▸ Goal of the exercise: Type out the data exactly as given. Skip any image.

▸ Data to examine:
━━━━━━━━━━━━━━━━
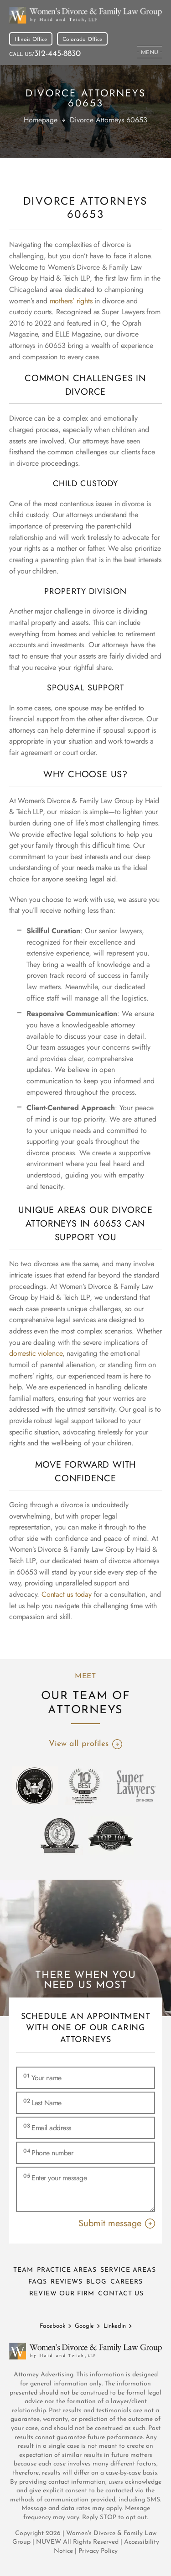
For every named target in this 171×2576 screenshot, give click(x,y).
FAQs (37, 2282)
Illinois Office (31, 39)
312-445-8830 (57, 54)
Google (84, 2326)
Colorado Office (82, 39)
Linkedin (115, 2326)
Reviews (67, 2282)
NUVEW (48, 2542)
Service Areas (128, 2270)
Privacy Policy (98, 2551)
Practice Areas (67, 2270)
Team (23, 2270)
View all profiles (79, 1744)
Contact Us (121, 2293)
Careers (126, 2282)
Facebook (52, 2326)
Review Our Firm (61, 2293)
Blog (96, 2282)
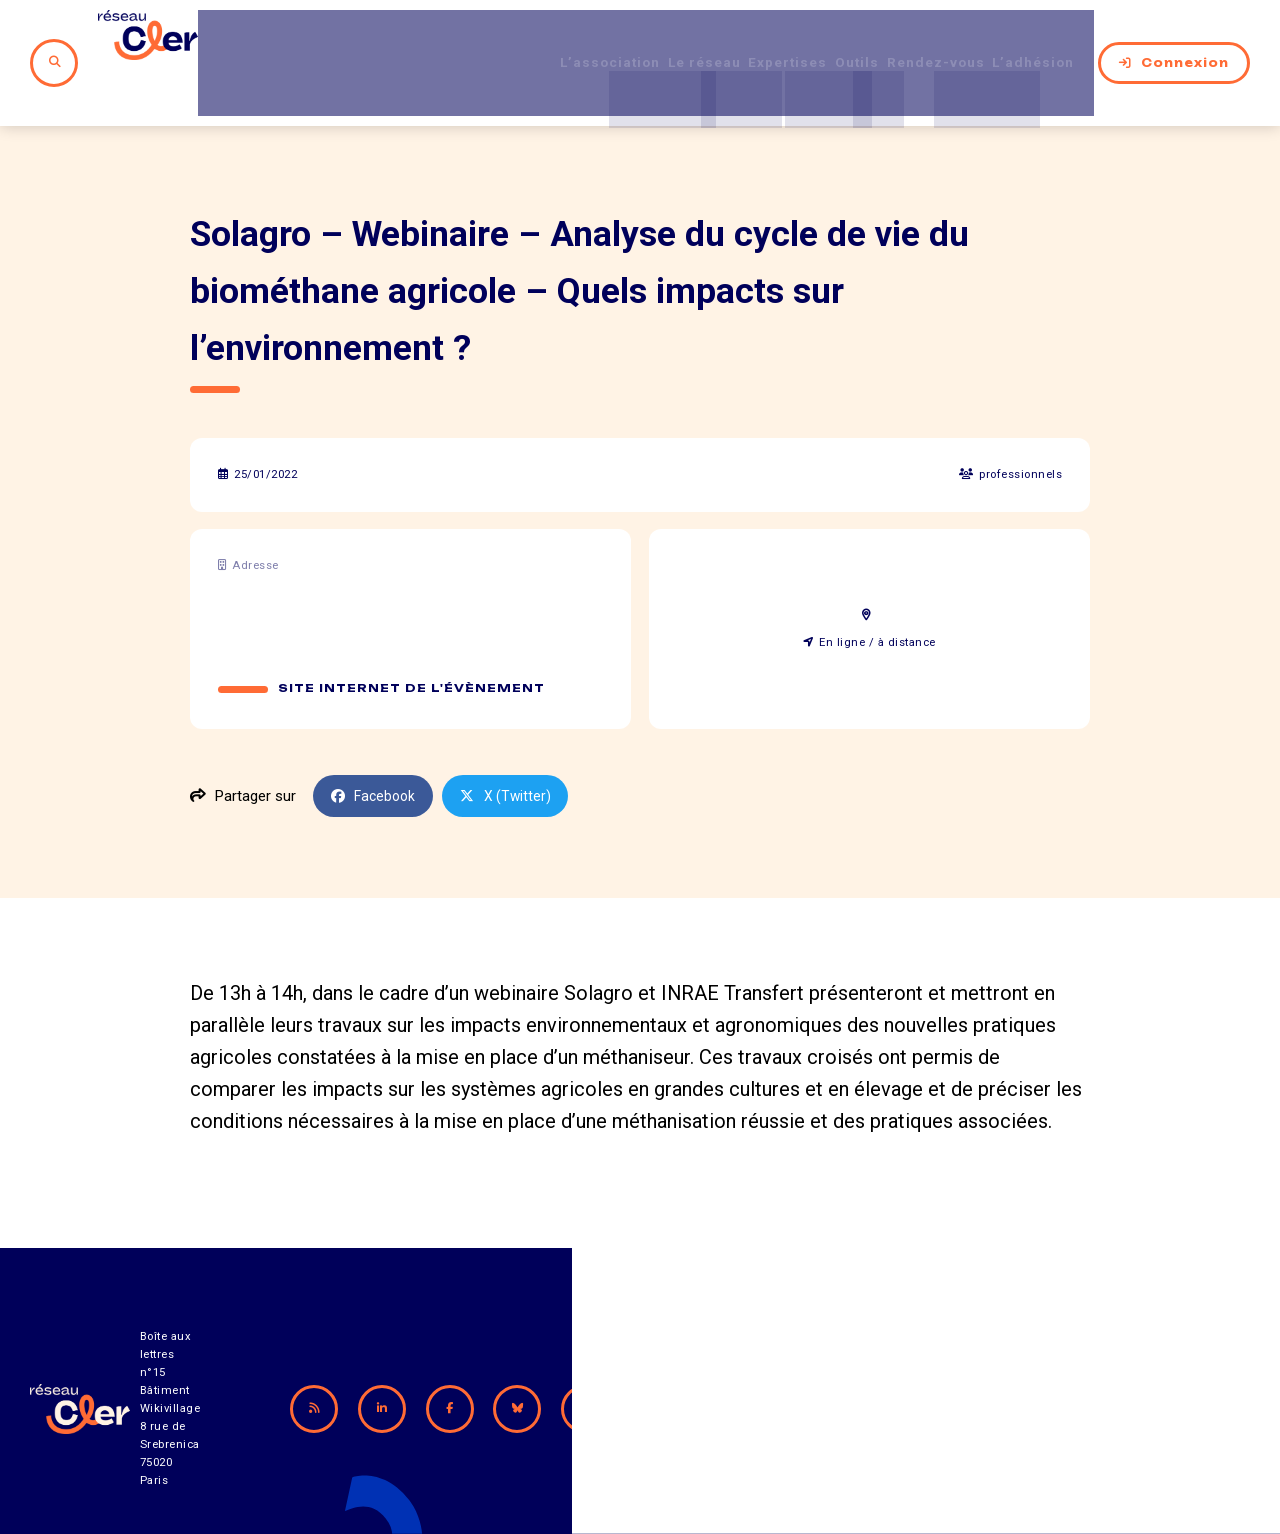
━━━━━━━━━━━━━━━━
▸ Result:
For every named target in this 171×2576 screenshot, give click(x,y).
FAQs (37, 2282)
Illinois Office (31, 39)
312-445-8830 (57, 54)
Google (84, 2326)
Colorado Office (82, 39)
Linkedin (115, 2326)
Reviews (67, 2282)
NUVEW (48, 2542)
Service Areas (128, 2270)
Privacy Policy (98, 2551)
Practice Areas (67, 2270)
Team (23, 2270)
View all profiles (79, 1744)
Contact Us (121, 2293)
Careers (126, 2282)
Facebook (52, 2326)
Review Our Firm (61, 2293)
Blog (96, 2282)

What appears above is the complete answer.